К концу вторых суток, выходя на дорогу только по ночам, он добрался до хутора Осинового. Архип Дерябин, простоватый, замызганный на вид мужичишка, прихоронил его в подполе заброшенной саманухи, снабдив двумя тулупами, всякой рухлядью и все тем же самогоном — «для сугрева». Ночью дядя навестил его, они выпили, и Архип говорил, постукивая пальцем по колену, гася злобноватые искорки в прищуре узких дерябинских глаз: «Перво-наперво, Сеньк, этих дурачков из милиции обвести, ежели явятся. Не проведем — обоим пропадать, так что понимай мой риск и сиди все время так, будто и нету тебя тут… Оно ничего, Сеньк, ничего… Оно все зачтется, попомни мои слова! Раз уж пошли обирать все скрозь, от млада до стара, в некруты, то так и жди — перемена в России будет… Издавна ведется так. А мы с отцом твоим — мы выпрямимся, порода наша не из зряшных, лишь бы не стронули нас до времени на фронт… — Архип замолк, невидяще уставился на огонь коптилки, глубоко и трудно вздохнул. — Мне этот нищий трудодень в колхозе душу переел, вот как!.. Но терпел; перетерплю как-нибудь и этот остаточек времени… Сколько я слез чрез отцово поместье пролил — один господь знает, и все они тута, — он постукал в грудь кулаком, с истовой скорбью, с ненавистью прикрыл глаза, — тута все…»
А рано утром, когда еще и не светало, на хутор с дробным хрустким топотом влетели три конных милиционера. Обыск в доме ничего не дал. Архип негодовал, удивлялся, по-бабьи всплескивал руками. «Покажь тулупы», — коротко сказал старший милиционер. «Да откуда им взяться, тулупам, господь с вами — сам в дороге все время полушубишкой перебиваюсь…» — «Врешь, — зловеще сказал милиционер. — Все врешь. Два тулупа у тебя, это каждая сельская бабенка скажет», и пошел прямиком к саманухе. Искали долго, с перекуром; люком в подпол была всего-навсего одна половица за развалившейся печью.

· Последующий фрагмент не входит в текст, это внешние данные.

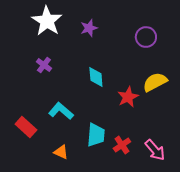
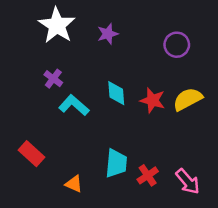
red star: (128, 97) -> (153, 100), moved, turned -30
cyan L-shape: (61, 111) -> (74, 105), moved

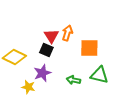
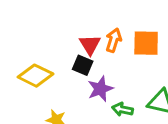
orange square: (89, 48) -> (146, 43), moved
purple star: (42, 73) -> (100, 89), moved

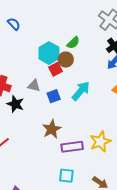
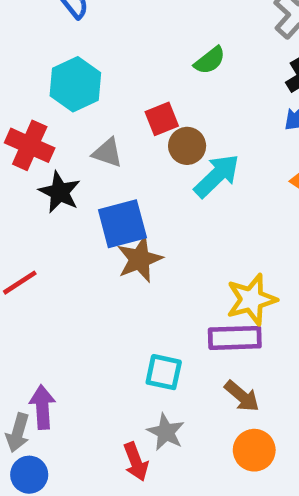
cyan hexagon: (49, 53) -> (75, 84), moved
brown circle: (66, 60) -> (187, 146), moved
blue square: (54, 96) -> (122, 224), moved, size x1.5
purple rectangle: (72, 147) -> (235, 338), moved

Их привели к сельсовету часам к десяти. Толпа торопливо, молча расступилась, давая дорогу к крыльцу. Архипа с женой увели сразу, а Семен остался у коновязи, один на один с народом. Люди молчали, только в задних рядах кто-то выругивался, поносил его — как, он не помнил; страшась жутко, до сердцебиения, намертво прибитый позором к месту, он угнул голову и ничего, кроме своих валенок, не видел. Умру, думал он, сейчас умру. Кулаки, гады… лучше бы умереть. Его долго, страшно долго держали у коновязи, что-то говорили, даже кричали; а он помнил только, как старик Камсков, подошедший чуть ли не вплотную, разглядывал его слезящимися пытливыми, но все же будто непонимающими глазами и потом сказал тихо и удивленно: «Это ты, выходит, Расею защитить не хочешь, на полатях думаешь отлежаться?.. Я что-то не пойму — был ты парень как парень, горяч, драчлив, девки за тобой скоком бегали… Выходит, трусок ты? За девок дрался, а за нас, стариков да дитенков, не жалаешь? Хоро-ош же ты, говнюк!.. А я-то надысь у «тарелки» сидел, кричал слезми, старый дурак, что землю отдаем… Ну, теперя я знаю, кто немцу нашу землю отдает, баб да детишек в угон… знаю теперя, что не Камсковы да Зимины, а Дерябины…» Дед постоял-постоял еще, опираясь на клюку и глядя вниз, отдыхая; плюнул ему под ноги и, повернувшись, медленно пошел к людям.